I have finished the code for covering a state when no rules fire. It appears to be quite stable and usually always finds the most general rules. However, this can also be a problem. Because the most general conditions for an action (i.e. the basic action preconditions) may not be the best rules for the job (for example stack requires highest(X), which is above the basic condition of clear(X)).
Not only is there a problem in generality, but also in goal constants (onAB). The onAB problem requires that the constant terms a and b are present in the rules to have an optimal policy and as of yet, the algorithm doesn’t have these. I feel like I’ve addressed this problem before but I can’t find where.
A possibility for heuristical specification is to note the pre-goal achieved state and perform a direct specification, or perhaps a number of specifications on the rule (creating a bunch of mutations). The rule can then be removed, as at least one of the children should be on the right track towards an optimal rule.
Another issue is that of covering which does not find the most general rule. For instance, the generated rules would sometimes create rules which included the onFloor(X) (tied to clear(X)) condition simply because the actions it used to cover all dealt with rules on the floor. The only solution to this I can currently think of is finding the actions proposed by the rule and crossing them with the valid actions of the same type, and ensuring they match. If the valid actions have more actions than the rule predicts, then the rule is not general enough. But this could undo the progress made with the above paragraph’s specialisation mutation.

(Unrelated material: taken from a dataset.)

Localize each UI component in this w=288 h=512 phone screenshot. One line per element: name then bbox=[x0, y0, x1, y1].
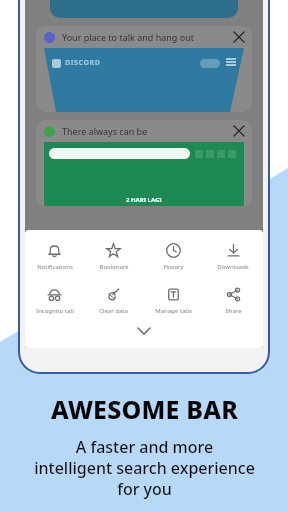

Perhaps during covering creation the unification needs to occur over ALL rules, not just until it senses no change. This still has a small chance of creating onFloor(X) rules. Maybe mark which rules have attained maximum generality and which haven’t and for every rule that hasn’t attained maximum generality, cover it until it does (or has seen enough states, as it may be impossible to attain maximum generality). Using this marking system, rules which are mutants of maximally general rules can avoid being re-generalised.